Which is what I've done with this biographical sketch that my brother, Richard, wrote for one of our Hall reunions. Dad would be 99 years old today.
As Richard wrote at the end of this sketch, Dad did consider himself a fortunate man. And I, and my siblings, have always considered ourselves fortunate to have him as our father (and still do).
Biographical
Sketch
Golden was born in Provo , Utah ,
in 1914, the last of nine children. At the time, his father was a fruit farmer
with orchards on the Provo Bench (now Orem ). As ill-fate would have it, the bottom fell out
of the peach market around the time of Golden’s birth and his family lost
everything. As a result, a year later, following
a two-hundred mile, nine-day wagon trip, trailing two horses and a cow, infant
Golden and family found themselves homesteading a 160 acre piece of undeveloped
land in southwest Wyoming, living through a cold winter in a tent while the
father and older brothers literally built log walls and a roof around it. The log house where Golden spent his boyhood
still stands in the small community, composed of a dozen or so other
homesteading Mormon families, later to be called McKinnon , Wyoming . Much later in life, Golden, Charlet, and some
of their children, would periodically make a journey to McKinnon to visit
acquaintances who still remained, see the old log house in the hills, and pay a
visit to the grave of Golden’s mother in the small cemetery there.

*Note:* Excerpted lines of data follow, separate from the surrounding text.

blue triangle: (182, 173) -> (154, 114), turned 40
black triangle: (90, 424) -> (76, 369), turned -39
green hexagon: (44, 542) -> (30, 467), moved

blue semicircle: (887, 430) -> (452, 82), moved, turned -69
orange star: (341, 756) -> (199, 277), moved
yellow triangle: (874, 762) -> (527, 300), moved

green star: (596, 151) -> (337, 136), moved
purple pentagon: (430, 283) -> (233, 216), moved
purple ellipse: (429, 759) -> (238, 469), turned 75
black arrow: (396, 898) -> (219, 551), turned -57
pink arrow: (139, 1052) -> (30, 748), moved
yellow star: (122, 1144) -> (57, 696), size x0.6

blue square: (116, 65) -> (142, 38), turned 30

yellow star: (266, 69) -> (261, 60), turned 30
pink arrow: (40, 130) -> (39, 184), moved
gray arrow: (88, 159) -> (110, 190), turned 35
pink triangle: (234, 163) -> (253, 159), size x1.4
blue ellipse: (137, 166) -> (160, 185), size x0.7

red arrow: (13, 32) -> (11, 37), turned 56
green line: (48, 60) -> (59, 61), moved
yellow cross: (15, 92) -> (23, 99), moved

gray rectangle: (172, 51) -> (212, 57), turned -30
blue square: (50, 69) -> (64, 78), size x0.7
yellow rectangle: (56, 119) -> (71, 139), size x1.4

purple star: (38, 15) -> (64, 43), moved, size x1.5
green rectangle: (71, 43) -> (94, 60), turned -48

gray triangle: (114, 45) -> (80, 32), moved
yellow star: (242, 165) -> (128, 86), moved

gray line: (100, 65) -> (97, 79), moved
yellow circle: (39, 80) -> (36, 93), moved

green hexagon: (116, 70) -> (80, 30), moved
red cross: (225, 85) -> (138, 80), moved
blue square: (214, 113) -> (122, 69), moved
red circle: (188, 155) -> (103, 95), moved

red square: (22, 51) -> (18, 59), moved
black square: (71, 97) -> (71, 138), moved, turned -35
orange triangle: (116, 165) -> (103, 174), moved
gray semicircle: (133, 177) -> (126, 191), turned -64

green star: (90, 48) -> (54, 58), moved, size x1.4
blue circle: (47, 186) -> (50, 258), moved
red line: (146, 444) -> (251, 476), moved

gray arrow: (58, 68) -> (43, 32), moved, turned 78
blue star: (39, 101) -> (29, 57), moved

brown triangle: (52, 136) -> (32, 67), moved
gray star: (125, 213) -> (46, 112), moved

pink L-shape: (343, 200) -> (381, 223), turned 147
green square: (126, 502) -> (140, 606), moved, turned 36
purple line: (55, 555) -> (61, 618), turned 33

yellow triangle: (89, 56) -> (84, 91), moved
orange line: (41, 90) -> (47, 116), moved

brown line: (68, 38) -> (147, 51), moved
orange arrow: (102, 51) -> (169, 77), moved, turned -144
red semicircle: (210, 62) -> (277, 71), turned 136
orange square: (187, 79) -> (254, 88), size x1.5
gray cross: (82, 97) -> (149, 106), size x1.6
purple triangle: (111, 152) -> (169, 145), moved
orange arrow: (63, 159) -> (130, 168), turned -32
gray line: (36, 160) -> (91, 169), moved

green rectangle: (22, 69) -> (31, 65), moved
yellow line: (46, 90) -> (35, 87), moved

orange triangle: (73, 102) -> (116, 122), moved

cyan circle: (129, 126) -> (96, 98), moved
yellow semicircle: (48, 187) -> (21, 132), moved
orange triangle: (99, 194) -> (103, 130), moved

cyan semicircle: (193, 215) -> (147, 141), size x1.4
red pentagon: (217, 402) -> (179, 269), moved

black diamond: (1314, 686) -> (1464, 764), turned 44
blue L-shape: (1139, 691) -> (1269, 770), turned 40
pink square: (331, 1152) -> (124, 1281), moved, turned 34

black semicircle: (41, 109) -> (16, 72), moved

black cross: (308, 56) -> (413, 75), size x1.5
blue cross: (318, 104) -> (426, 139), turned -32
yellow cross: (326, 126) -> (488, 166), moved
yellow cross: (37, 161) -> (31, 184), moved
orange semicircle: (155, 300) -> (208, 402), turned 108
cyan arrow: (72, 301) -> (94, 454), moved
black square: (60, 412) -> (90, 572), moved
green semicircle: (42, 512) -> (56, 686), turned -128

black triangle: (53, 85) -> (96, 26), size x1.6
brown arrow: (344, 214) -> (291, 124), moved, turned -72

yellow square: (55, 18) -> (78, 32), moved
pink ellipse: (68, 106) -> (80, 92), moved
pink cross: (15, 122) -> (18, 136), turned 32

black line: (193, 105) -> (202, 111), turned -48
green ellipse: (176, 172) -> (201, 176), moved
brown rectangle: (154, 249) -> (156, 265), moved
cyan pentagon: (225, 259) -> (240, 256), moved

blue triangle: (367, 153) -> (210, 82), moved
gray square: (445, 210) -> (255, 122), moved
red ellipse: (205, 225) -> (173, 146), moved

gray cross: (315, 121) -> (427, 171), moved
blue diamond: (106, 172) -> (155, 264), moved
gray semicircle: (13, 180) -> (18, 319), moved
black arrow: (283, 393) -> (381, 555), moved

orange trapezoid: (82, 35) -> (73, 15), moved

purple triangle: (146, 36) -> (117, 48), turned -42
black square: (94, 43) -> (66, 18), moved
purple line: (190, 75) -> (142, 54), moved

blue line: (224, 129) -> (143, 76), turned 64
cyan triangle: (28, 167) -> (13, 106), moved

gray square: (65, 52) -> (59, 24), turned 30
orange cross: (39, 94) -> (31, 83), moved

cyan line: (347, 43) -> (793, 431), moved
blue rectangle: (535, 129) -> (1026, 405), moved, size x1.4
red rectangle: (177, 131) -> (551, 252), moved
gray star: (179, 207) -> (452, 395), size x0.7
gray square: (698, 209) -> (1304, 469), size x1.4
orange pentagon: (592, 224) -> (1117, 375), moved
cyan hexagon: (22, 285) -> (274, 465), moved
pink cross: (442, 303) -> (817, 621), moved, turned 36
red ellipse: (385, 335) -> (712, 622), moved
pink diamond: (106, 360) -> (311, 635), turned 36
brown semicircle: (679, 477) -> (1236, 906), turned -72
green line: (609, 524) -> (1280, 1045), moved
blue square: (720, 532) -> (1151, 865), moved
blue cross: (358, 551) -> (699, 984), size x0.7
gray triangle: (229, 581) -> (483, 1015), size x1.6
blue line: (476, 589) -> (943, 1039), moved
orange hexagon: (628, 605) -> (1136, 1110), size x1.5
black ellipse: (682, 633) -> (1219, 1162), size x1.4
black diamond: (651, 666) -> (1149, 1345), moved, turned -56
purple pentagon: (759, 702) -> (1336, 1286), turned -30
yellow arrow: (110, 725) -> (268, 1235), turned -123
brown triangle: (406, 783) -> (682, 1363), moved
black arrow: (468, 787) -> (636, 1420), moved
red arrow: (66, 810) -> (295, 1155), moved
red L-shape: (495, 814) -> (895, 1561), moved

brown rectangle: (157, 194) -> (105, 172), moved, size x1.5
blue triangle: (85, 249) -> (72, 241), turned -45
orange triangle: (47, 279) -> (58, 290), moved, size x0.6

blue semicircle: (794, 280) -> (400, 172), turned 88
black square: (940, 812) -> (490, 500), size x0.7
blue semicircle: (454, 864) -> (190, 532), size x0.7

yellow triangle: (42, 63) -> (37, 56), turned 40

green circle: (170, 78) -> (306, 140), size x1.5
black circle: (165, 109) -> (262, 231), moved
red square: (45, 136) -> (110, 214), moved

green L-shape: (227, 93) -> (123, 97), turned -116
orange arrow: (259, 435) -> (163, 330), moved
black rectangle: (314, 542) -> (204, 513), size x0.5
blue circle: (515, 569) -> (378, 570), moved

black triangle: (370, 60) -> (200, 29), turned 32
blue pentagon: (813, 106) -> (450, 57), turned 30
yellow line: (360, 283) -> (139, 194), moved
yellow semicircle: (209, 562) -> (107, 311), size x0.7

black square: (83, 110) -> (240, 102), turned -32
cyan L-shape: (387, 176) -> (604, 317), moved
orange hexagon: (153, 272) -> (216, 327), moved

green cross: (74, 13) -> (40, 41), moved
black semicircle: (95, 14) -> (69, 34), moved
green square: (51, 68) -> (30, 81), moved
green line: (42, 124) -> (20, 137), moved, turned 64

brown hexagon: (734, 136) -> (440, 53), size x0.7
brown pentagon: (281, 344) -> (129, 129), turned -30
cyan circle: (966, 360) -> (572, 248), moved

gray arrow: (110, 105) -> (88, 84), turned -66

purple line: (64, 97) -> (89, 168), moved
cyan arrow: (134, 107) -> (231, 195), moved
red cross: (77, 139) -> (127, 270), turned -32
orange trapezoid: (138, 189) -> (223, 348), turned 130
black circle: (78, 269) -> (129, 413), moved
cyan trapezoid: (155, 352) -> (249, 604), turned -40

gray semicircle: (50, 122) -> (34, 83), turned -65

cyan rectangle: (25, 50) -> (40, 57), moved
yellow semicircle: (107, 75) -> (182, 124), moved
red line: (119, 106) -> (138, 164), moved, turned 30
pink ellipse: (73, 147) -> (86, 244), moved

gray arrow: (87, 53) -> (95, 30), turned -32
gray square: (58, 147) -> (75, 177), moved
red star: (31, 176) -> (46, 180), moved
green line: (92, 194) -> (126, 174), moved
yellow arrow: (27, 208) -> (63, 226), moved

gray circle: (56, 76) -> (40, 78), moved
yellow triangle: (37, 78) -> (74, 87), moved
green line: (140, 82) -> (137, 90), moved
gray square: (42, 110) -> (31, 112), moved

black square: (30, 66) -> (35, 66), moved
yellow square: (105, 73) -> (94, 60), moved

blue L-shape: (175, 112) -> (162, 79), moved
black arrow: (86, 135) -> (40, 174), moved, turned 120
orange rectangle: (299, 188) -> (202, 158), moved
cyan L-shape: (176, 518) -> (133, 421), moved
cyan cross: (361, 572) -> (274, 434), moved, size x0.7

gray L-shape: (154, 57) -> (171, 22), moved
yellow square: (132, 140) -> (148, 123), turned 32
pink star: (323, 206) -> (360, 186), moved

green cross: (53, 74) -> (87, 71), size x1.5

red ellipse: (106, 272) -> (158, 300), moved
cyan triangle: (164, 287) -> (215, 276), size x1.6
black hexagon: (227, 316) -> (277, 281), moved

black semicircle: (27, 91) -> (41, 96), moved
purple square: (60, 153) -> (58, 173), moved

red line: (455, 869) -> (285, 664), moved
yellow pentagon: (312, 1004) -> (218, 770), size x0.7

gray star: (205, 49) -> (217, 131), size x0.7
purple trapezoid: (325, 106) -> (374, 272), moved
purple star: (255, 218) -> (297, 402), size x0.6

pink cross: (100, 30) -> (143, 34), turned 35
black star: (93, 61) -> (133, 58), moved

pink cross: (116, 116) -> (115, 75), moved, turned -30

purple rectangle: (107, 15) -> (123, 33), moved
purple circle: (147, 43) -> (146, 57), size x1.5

Living on that ranch in McKinnon until he was
sixteen, Golden was obviously no stranger to hard work in his youth. Nor to isolation. All but one of his siblings were considerably
older than Golden (and would, furthermore, hightail it out of Mckinnon as soon
as possible). And the nearest neighbors
were a mile away. So opportunities for
childhood play and to be with children of his age were provided mainly by the
schooling available there (five boys and one girl in his class) and Sunday
church services, both held in private homes until a small schoolhouse,
eventually built, served both purposes.
When in 1930 his mother contracted pneumonia
and died, only two members of the large family remained at home, Golden, age
15, and his father. Each, in personal
writings, speaks of the other’s great difficulty with the loss of wife and
mother. Golden speaks of his father’s
great love for his wife and his heartbreak.
His father speaks of Golden’s heartbreak and loneliness.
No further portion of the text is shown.